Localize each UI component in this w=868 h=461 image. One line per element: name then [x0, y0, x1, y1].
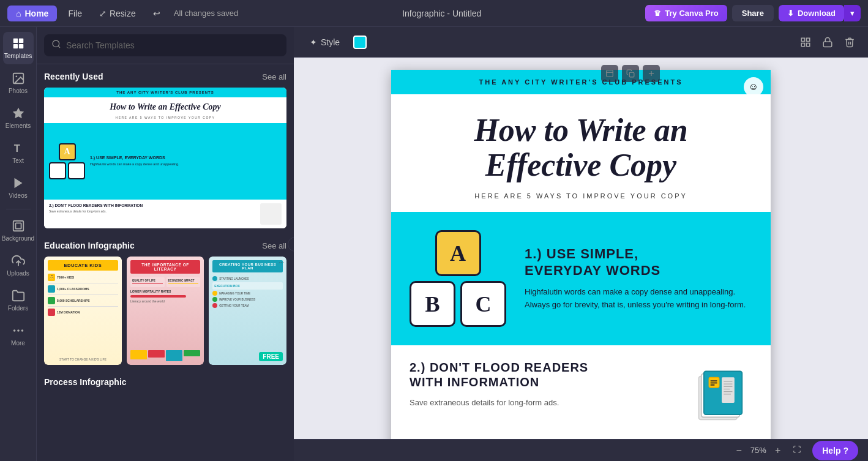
recently-used-grid: THE ANY CITY WRITER'S CLUB PRESENTS How …	[44, 88, 286, 228]
sidebar-item-more[interactable]: More	[3, 319, 34, 351]
fullscreen-button[interactable]	[789, 444, 805, 457]
education-section-header: Education Infographic See all	[44, 241, 286, 250]
block-a: A	[435, 230, 481, 276]
info-point-2-section: 2.) DON'T FLOOD READERSWITH INFORMATION …	[391, 345, 771, 439]
education-see-all[interactable]: See all	[262, 241, 286, 250]
canvas-viewport[interactable]: ☺ THE ANY CITY WRITER'S CLUB PRESENTS Ho…	[294, 58, 868, 439]
template-panel: Recently Used See all THE ANY CITY WRITE…	[37, 27, 294, 461]
infographic-title: How to Write an Effective Copy	[416, 113, 746, 182]
sidebar-item-folders[interactable]: Folders	[3, 284, 34, 317]
undo-button[interactable]: ↩	[147, 6, 166, 21]
process-section-title: Process Infographic	[44, 377, 127, 387]
download-caret-button[interactable]: ▾	[844, 5, 861, 21]
sidebar-label-videos: Videos	[9, 192, 27, 199]
title-section: How to Write an Effective Copy HERE ARE …	[391, 94, 771, 212]
sidebar-label-more: More	[11, 340, 25, 347]
sidebar-label-templates: Templates	[4, 53, 32, 59]
help-label: Help ?	[822, 446, 848, 455]
lock-button[interactable]	[819, 34, 836, 51]
canvas-toolbar: ✦ Style	[294, 27, 868, 58]
reaction-button[interactable]: ☺	[744, 77, 763, 97]
recently-used-see-all[interactable]: See all	[262, 72, 286, 81]
canvas-footer: − 75% + Help ?	[294, 439, 868, 461]
svg-marker-8	[14, 178, 22, 189]
edu-thumb-1[interactable]: EDUCATE KIDS 👶 700K+ KIDS 1,000+ CLASSRO…	[44, 257, 122, 365]
file-label: File	[68, 9, 82, 18]
grid-button[interactable]	[797, 34, 814, 51]
file-button[interactable]: File	[62, 6, 88, 21]
block-b: B	[410, 281, 455, 327]
share-button[interactable]: Share	[732, 5, 774, 21]
try-pro-button[interactable]: ♛ Try Canva Pro	[645, 5, 727, 21]
svg-rect-0	[13, 39, 17, 43]
svg-rect-2	[13, 44, 17, 48]
style-button[interactable]: ✦ Style	[304, 34, 346, 50]
share-label: Share	[742, 9, 764, 18]
sidebar-item-photos[interactable]: Photos	[3, 67, 34, 99]
sidebar-item-elements[interactable]: Elements	[3, 102, 34, 134]
edu-thumb-3[interactable]: ··· CREATING YOUR BUSINESS PLAN STARTING…	[209, 257, 286, 365]
add-page-btn[interactable]	[643, 65, 660, 82]
point-2-text: Save extraneous details for long-form ad…	[410, 397, 676, 410]
point2-number: 2.)	[410, 361, 425, 374]
svg-rect-24	[629, 72, 634, 77]
sparkle-icon: ✦	[310, 37, 317, 47]
topbar-right: ♛ Try Canva Pro Share ⬇ Download ▾	[645, 5, 861, 21]
sidebar-label-folders: Folders	[8, 305, 28, 312]
education-section-title: Education Infographic	[44, 241, 135, 250]
sidebar-label-photos: Photos	[9, 88, 28, 94]
recently-used-title: Recently Used	[44, 72, 103, 81]
template-search-area	[37, 27, 294, 64]
sidebar-item-videos[interactable]: Videos	[3, 171, 34, 204]
sidebar-label-elements: Elements	[6, 122, 31, 129]
save-status: All changes saved	[174, 9, 239, 18]
canvas-page[interactable]: ☺ THE ANY CITY WRITER'S CLUB PRESENTS Ho…	[391, 70, 771, 439]
resize-label: Resize	[110, 9, 136, 18]
free-badge: FREE	[259, 352, 283, 361]
zoom-out-button[interactable]: −	[733, 444, 746, 457]
help-button[interactable]: Help ?	[812, 441, 858, 460]
sidebar-item-background[interactable]: Background	[3, 214, 34, 247]
search-input[interactable]	[66, 40, 279, 50]
sidebar-label-background: Background	[2, 235, 34, 242]
zoom-level: 75%	[750, 446, 766, 455]
svg-point-13	[17, 329, 20, 332]
edu-thumb-2[interactable]: THE IMPORTANCE OF LITERACY QUALITY OF LI…	[127, 257, 204, 365]
download-label: Download	[798, 9, 836, 18]
sidebar-item-uploads[interactable]: Uploads	[3, 249, 34, 282]
recently-used-header: Recently Used See all	[44, 72, 286, 81]
infographic-subtitle: HERE ARE 5 WAYS TO IMPROVE YOUR COPY	[416, 192, 746, 200]
home-label: Home	[24, 9, 48, 18]
resize-button[interactable]: ⤢ Resize	[93, 6, 142, 21]
infographic-header: THE ANY CITY WRITER'S CLUB PRESENTS	[391, 70, 771, 94]
svg-point-14	[21, 329, 23, 332]
block-c: C	[460, 281, 506, 327]
home-button[interactable]: ⌂ Home	[7, 6, 57, 21]
download-button[interactable]: ⬇ Download	[779, 5, 844, 21]
duplicate-page-btn[interactable]	[622, 65, 639, 82]
style-label: Style	[321, 37, 340, 47]
recently-used-thumb[interactable]: THE ANY CITY WRITER'S CLUB PRESENTS How …	[44, 88, 286, 228]
sidebar-item-text[interactable]: T Text	[3, 137, 34, 169]
point-2-title: 2.) DON'T FLOOD READERSWITH INFORMATION	[410, 360, 676, 389]
svg-point-15	[53, 40, 59, 47]
info-point-1-section: A B C 1.) USE SIMPLE,EVERYDAY WORDS High…	[391, 212, 771, 345]
sidebar-label-text: Text	[12, 157, 23, 164]
svg-point-5	[15, 75, 17, 77]
color-swatch[interactable]	[353, 36, 367, 49]
svg-marker-6	[12, 108, 23, 118]
svg-rect-21	[823, 42, 832, 47]
try-pro-label: Try Canva Pro	[665, 9, 718, 18]
book-icon	[691, 366, 752, 427]
zoom-in-button[interactable]: +	[771, 444, 784, 457]
delete-button[interactable]	[841, 34, 858, 51]
sidebar-item-templates[interactable]: Templates	[3, 32, 34, 64]
download-arrow-icon: ⬇	[787, 9, 794, 18]
canvas-toolbar-right	[797, 34, 858, 51]
point-2-content: 2.) DON'T FLOOD READERSWITH INFORMATION …	[410, 360, 676, 410]
svg-rect-30	[709, 378, 719, 388]
thumbnail-btn[interactable]	[601, 65, 618, 82]
search-icon	[51, 39, 61, 51]
svg-line-16	[58, 46, 60, 48]
process-section-header: Process Infographic	[44, 377, 286, 387]
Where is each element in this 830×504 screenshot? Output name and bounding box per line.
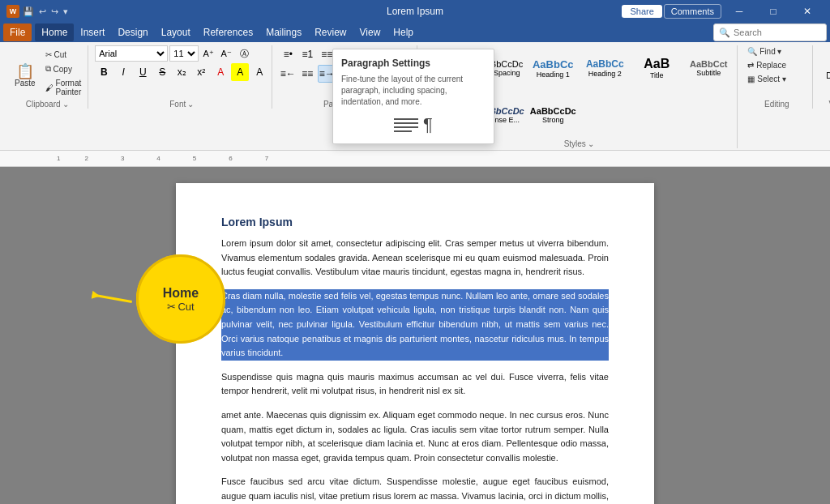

What you have to do:
Return all the records above exactly, pictures omitted.

Solution to this exercise:
Localize each UI component in this w=868 h=461 image. One line per element: name then [x0, y0, x1, y1].
recently-used-grid: THE ANY CITY WRITER'S CLUB PRESENTS How …	[44, 88, 286, 228]
sidebar-item-more[interactable]: More	[3, 319, 34, 351]
fullscreen-button[interactable]	[789, 444, 805, 457]
education-section-header: Education Infographic See all	[44, 241, 286, 250]
block-a: A	[435, 230, 481, 276]
info-point-2-section: 2.) DON'T FLOOD READERSWITH INFORMATION …	[391, 345, 771, 439]
education-see-all[interactable]: See all	[262, 241, 286, 250]
canvas-viewport[interactable]: ☺ THE ANY CITY WRITER'S CLUB PRESENTS Ho…	[294, 58, 868, 439]
template-panel: Recently Used See all THE ANY CITY WRITE…	[37, 27, 294, 461]
infographic-title: How to Write an Effective Copy	[416, 113, 746, 182]
sidebar-item-folders[interactable]: Folders	[3, 284, 34, 317]
undo-button[interactable]: ↩	[147, 6, 166, 21]
process-section-title: Process Infographic	[44, 377, 127, 387]
download-caret-button[interactable]: ▾	[844, 5, 861, 21]
sidebar-label-videos: Videos	[9, 192, 27, 199]
title-section: How to Write an Effective Copy HERE ARE …	[391, 94, 771, 212]
sidebar-label-more: More	[11, 340, 25, 347]
sidebar-label-templates: Templates	[4, 53, 32, 59]
help-label: Help ?	[822, 446, 848, 455]
lock-button[interactable]	[819, 34, 836, 51]
canvas-toolbar: ✦ Style	[294, 27, 868, 58]
reaction-button[interactable]: ☺	[744, 77, 763, 97]
recently-used-see-all[interactable]: See all	[262, 72, 286, 81]
canvas-footer: − 75% + Help ?	[294, 439, 868, 461]
svg-marker-8	[14, 178, 22, 189]
edu-thumb-1[interactable]: EDUCATE KIDS 👶 700K+ KIDS 1,000+ CLASSRO…	[44, 257, 122, 365]
file-label: File	[68, 9, 82, 18]
grid-button[interactable]	[797, 34, 814, 51]
file-button[interactable]: File	[62, 6, 88, 21]
block-b: B	[410, 281, 455, 327]
share-button[interactable]: Share	[732, 5, 774, 21]
try-pro-button[interactable]: ♛ Try Canva Pro	[645, 5, 727, 21]
svg-rect-0	[13, 39, 17, 43]
svg-rect-2	[13, 44, 17, 48]
style-button[interactable]: ✦ Style	[304, 34, 346, 50]
share-label: Share	[742, 9, 764, 18]
sidebar-item-photos[interactable]: Photos	[3, 67, 34, 99]
sidebar-item-elements[interactable]: Elements	[3, 102, 34, 134]
edu-thumb-3[interactable]: ··· CREATING YOUR BUSINESS PLAN STARTING…	[209, 257, 286, 365]
add-page-btn[interactable]	[643, 65, 660, 82]
point-2-text: Save extraneous details for long-form ad…	[410, 397, 676, 410]
point2-number: 2.)	[410, 361, 425, 374]
svg-rect-24	[629, 72, 634, 77]
sparkle-icon: ✦	[310, 37, 317, 47]
topbar-right: ♛ Try Canva Pro Share ⬇ Download ▾	[645, 5, 861, 21]
sidebar-label-folders: Folders	[8, 305, 28, 312]
education-section-title: Education Infographic	[44, 241, 135, 250]
sidebar-label-photos: Photos	[9, 88, 28, 94]
recently-used-title: Recently Used	[44, 72, 103, 81]
template-search-area	[37, 27, 294, 64]
sidebar-item-videos[interactable]: Videos	[3, 171, 34, 204]
sidebar-label-elements: Elements	[6, 122, 31, 129]
save-status: All changes saved	[174, 9, 239, 18]
canvas-page[interactable]: ☺ THE ANY CITY WRITER'S CLUB PRESENTS Ho…	[391, 70, 771, 439]
resize-label: Resize	[110, 9, 136, 18]
free-badge: FREE	[259, 352, 283, 361]
zoom-out-button[interactable]: −	[733, 444, 746, 457]
help-button[interactable]: Help ?	[812, 441, 858, 460]
sidebar-item-background[interactable]: Background	[3, 214, 34, 247]
search-input[interactable]	[66, 40, 279, 50]
sidebar-label-background: Background	[2, 235, 34, 242]
zoom-level: 75%	[750, 446, 766, 455]
svg-point-13	[17, 329, 20, 332]
edu-thumb-2[interactable]: THE IMPORTANCE OF LITERACY QUALITY OF LI…	[127, 257, 204, 365]
download-label: Download	[798, 9, 836, 18]
sidebar-item-uploads[interactable]: Uploads	[3, 249, 34, 282]
recently-used-header: Recently Used See all	[44, 72, 286, 81]
infographic-subtitle: HERE ARE 5 WAYS TO IMPROVE YOUR COPY	[416, 192, 746, 200]
home-label: Home	[24, 9, 48, 18]
resize-button[interactable]: ⤢ Resize	[93, 6, 142, 21]
infographic-header: THE ANY CITY WRITER'S CLUB PRESENTS	[391, 70, 771, 94]
svg-point-14	[21, 329, 23, 332]
block-c: C	[460, 281, 506, 327]
home-button[interactable]: ⌂ Home	[7, 6, 57, 21]
download-button[interactable]: ⬇ Download	[779, 5, 844, 21]
duplicate-page-btn[interactable]	[622, 65, 639, 82]
style-label: Style	[321, 37, 340, 47]
recently-used-thumb[interactable]: THE ANY CITY WRITER'S CLUB PRESENTS How …	[44, 88, 286, 228]
sidebar-item-text[interactable]: T Text	[3, 137, 34, 169]
point-2-title: 2.) DON'T FLOOD READERSWITH INFORMATION	[410, 360, 676, 389]
svg-point-15	[53, 40, 59, 47]
info-point-1-section: A B C 1.) USE SIMPLE,EVERYDAY WORDS High…	[391, 212, 771, 345]
sidebar-label-text: Text	[12, 157, 23, 164]
svg-point-5	[15, 75, 17, 77]
color-swatch[interactable]	[353, 36, 367, 49]
svg-marker-6	[12, 108, 23, 118]
svg-rect-21	[823, 42, 832, 47]
try-pro-label: Try Canva Pro	[665, 9, 718, 18]
book-icon	[691, 366, 752, 427]
zoom-in-button[interactable]: +	[771, 444, 784, 457]
delete-button[interactable]	[841, 34, 858, 51]
sidebar-item-templates[interactable]: Templates	[3, 32, 34, 64]
download-arrow-icon: ⬇	[787, 9, 794, 18]
canvas-toolbar-right	[797, 34, 858, 51]
point-2-content: 2.) DON'T FLOOD READERSWITH INFORMATION …	[410, 360, 676, 410]
svg-rect-30	[709, 378, 719, 388]
thumbnail-btn[interactable]	[601, 65, 618, 82]
search-icon	[51, 39, 61, 51]
svg-line-16	[58, 46, 60, 48]
process-section-header: Process Infographic	[44, 377, 286, 387]
Where is each element in this 830×504 screenshot? Output name and bounding box per line.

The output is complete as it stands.